The USD/CNH pair has extended its recovery above the critical resistance of 6.9000 as the People’s Bank of China (PBoC) has kept its interest rate policy unchanged. China’s central bank has kept its one-year and five-year Loan Prime Rate (LPR) stable at 3.65% and 4.30% respectively. The maintenance of a status quo by the PBoC was highly expected by the market participants.
Considering the fact that the Chinese economy is well on track for economic recovery after a prolonged lockdown period, there was no urgency of easing monetary policy further. This week, the Gross Domestic Product (GDP) released for the first quarter remained critically upbeat. In the first quarter, China’s growth rate remained in line with estimates at 2.2%. On an annual basis, the growth rate jumped by 4.5% vs. consensus of 4.0% and the former release of 2.9%.
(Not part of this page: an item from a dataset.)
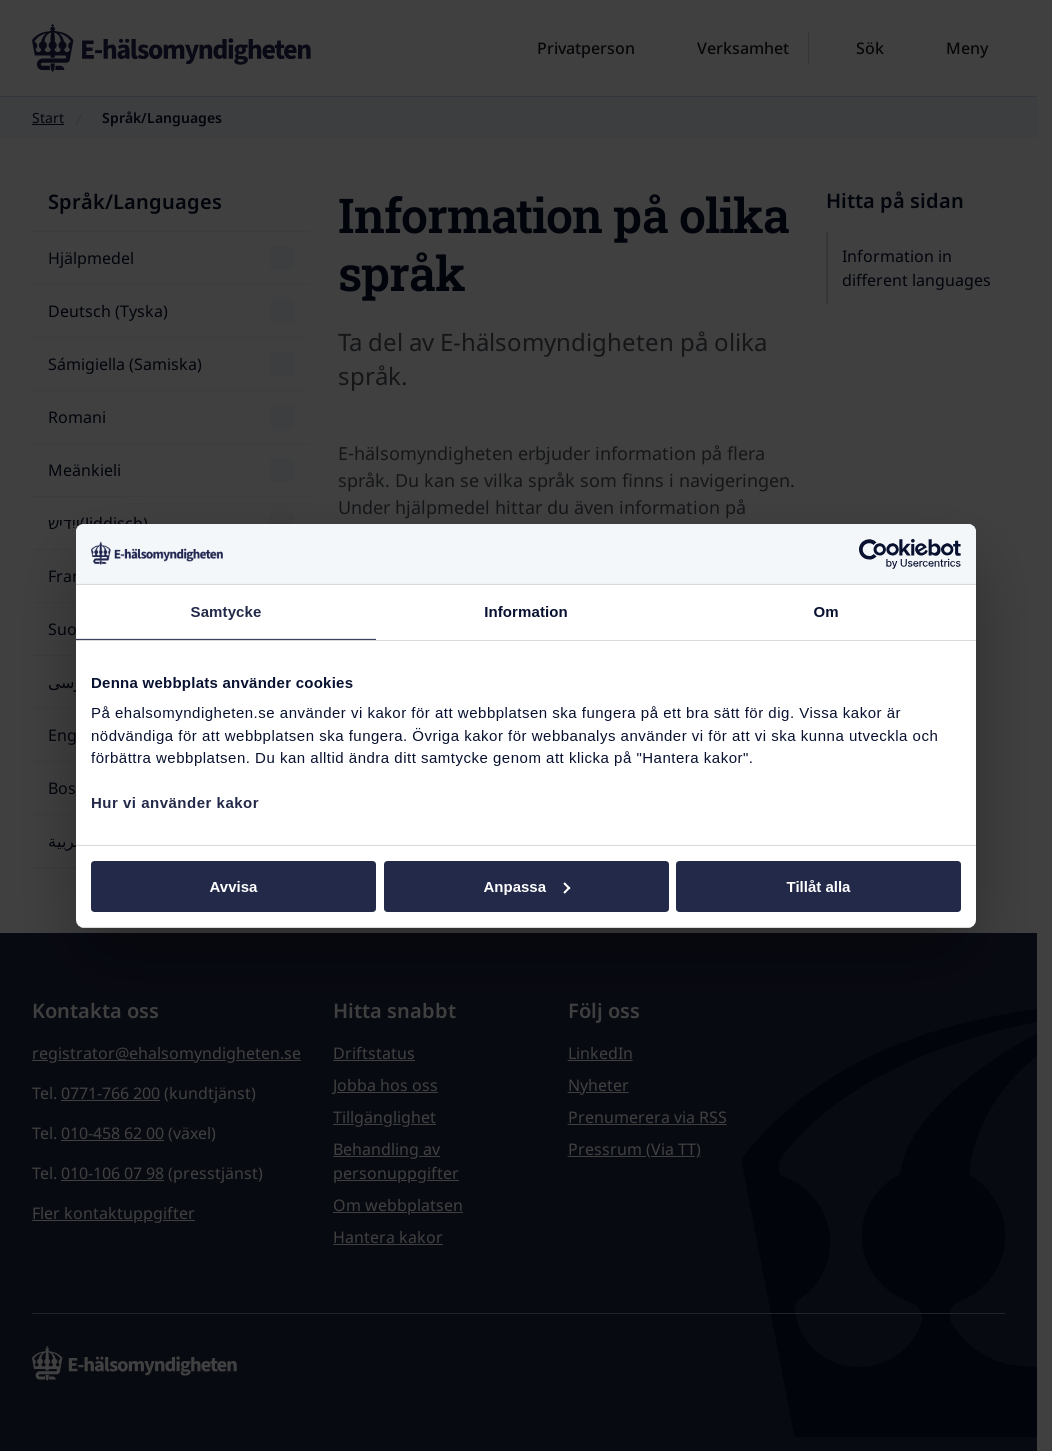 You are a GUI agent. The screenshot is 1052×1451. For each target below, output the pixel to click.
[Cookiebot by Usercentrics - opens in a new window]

Meanwhile, the US Dollar Index (DXY) is inside the woods amid an absence of a potential trigger this week. The USD Index is oscillating in a narrow range of 101.90-102.00 despite rising bets for one more interest rate hike from the Federal Reserve (Fed).
A Reuters poll on Fed’s interest rate guidance conveys that Fed chair Jerome Powell will deliver a final 25-basis-point interest rate increase in May and then hold rates steady for the rest of 2023. The survey also supports a short and shallow recession this year. Earlier, Citigroup also pushed its expectations for the United States recession to the fourth quarter from prior anticipation of the third quarter, citing solid performance in the economy.